The candidates each got their handful of minutes in the Senate spotlight Tuesday without breaking much new ground -- good news for Obama, who mostly needed not to stumble.

That leaves the focus on Penn and the Colombia trade deal -- and Obama's union allies aren't likely to let up, at least not as long as Penn remains in the campaign orbit.

"Mark Penn continues to roil Hillary Clinton's presidential campaign," Bloomberg's Lorraine Woellert reports. "Pennsylvania is a must-win state for her, and the Penn controversy, if it lingers, may damage her courtship of blue-collar workers." (This from James Carville, on new strategist Geoff Garin: "If they think they're going to let him be used in some bait-and-switch campaign, they're mistaken.")

If only Penn were the end of the story. Guess who else supports the Colombia pact? Politico's Ben Smith scares up the quote (translated from Spanish) from June 2005: "I am in favor of the free trade agreement," said former President Bill Clinton (the one strategist who cannot be demoted).

This is where the (thick) rubber of the Clintons' financial entanglements hits the (icy) road of presidential politics.
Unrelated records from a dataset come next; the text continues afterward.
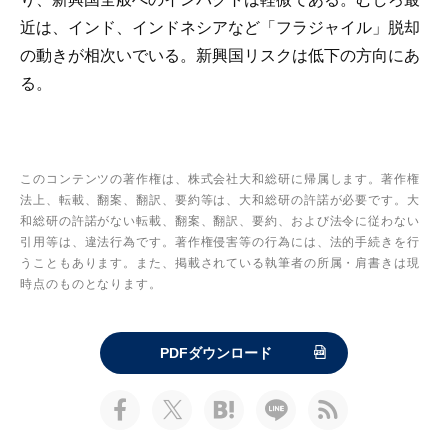
近は、インド、インドネシアなど「フラジャイル」脱却
の動きが相次いでいる。新興国リスクは低下の方向にあ
る。
このコンテンツの著作権は、株式会社大和総研に帰属します。著作権
法上、転載、翻案、翻訳、要約等は、大和総研の許諾が必要です。大
和総研の許諾がない転載、翻案、翻訳、要約、および法令に従わない
引用等は、違法行為です。著作権侵害等の行為には、法的手続きを行
うこともあります。また、掲載されている執筆者の所属・肩書きは現
時点のものとなります。
PDFダウンロード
Huffington Post reports that Bill Clinton was paid $800,000 in 2005 by a group "tasked with bringing investment to the country and educating world leaders about the Colombia's business opportunities."

The Clinton campaign confirms the former president's support for the trade deal. "The acknowledgment adds new hurdles to the New York senator's bid to woo Democratic voters in Pennsylvania and elsewhere who believe free trade agreements have eliminated thousands of U.S. jobs," the AP's Charles Babington writes.

"Many Democrats oppose the deal, amid mounting concerns about free trade as well as the murders of trade unionists in Colombia by right-wing paramilitaries," John R. Emshwiller and Bob Davis write in The Wall Street Journal.

"More broadly, economic concerns have made trade pacts -- such as the North American Free Trade Agreement pushed through Congress in the early 1990s by President Clinton -- a hot issue in the Democratic presidential race."